───── Materials provided ─────

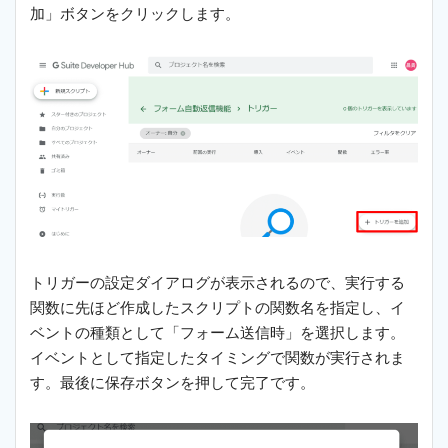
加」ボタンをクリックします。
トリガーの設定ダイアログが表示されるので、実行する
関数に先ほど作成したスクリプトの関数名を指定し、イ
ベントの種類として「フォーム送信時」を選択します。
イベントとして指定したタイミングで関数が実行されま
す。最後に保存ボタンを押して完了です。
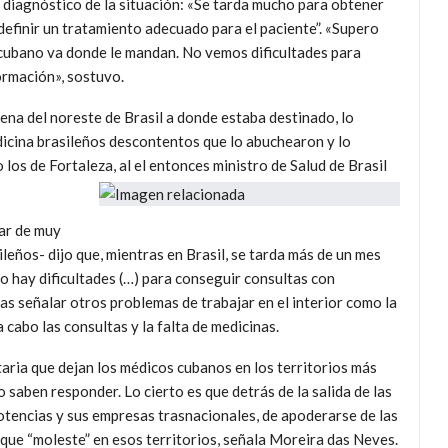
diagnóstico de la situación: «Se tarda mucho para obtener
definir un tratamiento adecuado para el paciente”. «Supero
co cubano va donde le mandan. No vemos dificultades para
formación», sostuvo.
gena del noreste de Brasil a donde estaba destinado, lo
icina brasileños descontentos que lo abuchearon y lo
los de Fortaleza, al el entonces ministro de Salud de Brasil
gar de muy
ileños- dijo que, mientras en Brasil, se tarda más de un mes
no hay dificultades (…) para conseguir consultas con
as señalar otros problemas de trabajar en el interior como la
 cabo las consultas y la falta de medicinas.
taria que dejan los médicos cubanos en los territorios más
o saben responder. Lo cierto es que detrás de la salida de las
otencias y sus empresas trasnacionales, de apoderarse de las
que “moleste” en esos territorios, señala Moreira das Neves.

─────
───── Materials provided ─────

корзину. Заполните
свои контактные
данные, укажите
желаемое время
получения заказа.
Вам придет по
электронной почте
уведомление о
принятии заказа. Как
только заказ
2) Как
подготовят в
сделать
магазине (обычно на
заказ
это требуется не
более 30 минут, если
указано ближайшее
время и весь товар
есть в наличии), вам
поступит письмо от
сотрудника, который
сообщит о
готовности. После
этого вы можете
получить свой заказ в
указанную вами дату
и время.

─────
───── Materials provided ─────

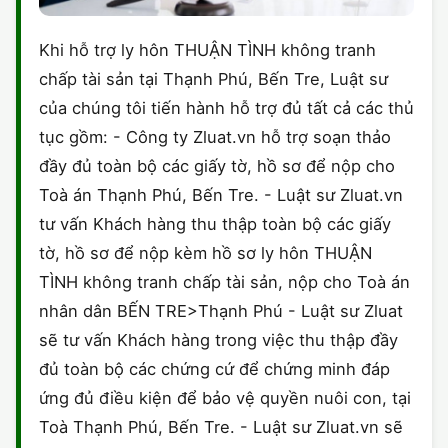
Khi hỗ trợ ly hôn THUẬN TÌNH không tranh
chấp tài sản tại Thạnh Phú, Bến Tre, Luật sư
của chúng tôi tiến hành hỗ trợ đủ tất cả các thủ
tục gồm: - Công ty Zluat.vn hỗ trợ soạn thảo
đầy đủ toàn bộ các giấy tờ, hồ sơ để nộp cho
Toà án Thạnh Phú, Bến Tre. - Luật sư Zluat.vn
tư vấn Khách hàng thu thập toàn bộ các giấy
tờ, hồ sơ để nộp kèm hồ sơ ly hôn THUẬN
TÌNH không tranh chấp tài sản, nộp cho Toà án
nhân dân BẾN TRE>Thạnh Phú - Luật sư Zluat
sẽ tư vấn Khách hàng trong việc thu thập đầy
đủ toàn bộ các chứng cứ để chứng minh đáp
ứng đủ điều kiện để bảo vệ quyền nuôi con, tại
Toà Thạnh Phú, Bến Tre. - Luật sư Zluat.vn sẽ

─────

Work instruction
All lines of the data that hold "Zluat" need to be copied.

Solution
tục gồm: - Công ty Zluat.vn hỗ trợ soạn thảo
Toà án Thạnh Phú, Bến Tre. - Luật sư Zluat.vn
nhân dân BẾN TRE>Thạnh Phú - Luật sư Zluat
Toà Thạnh Phú, Bến Tre. - Luật sư Zluat.vn sẽ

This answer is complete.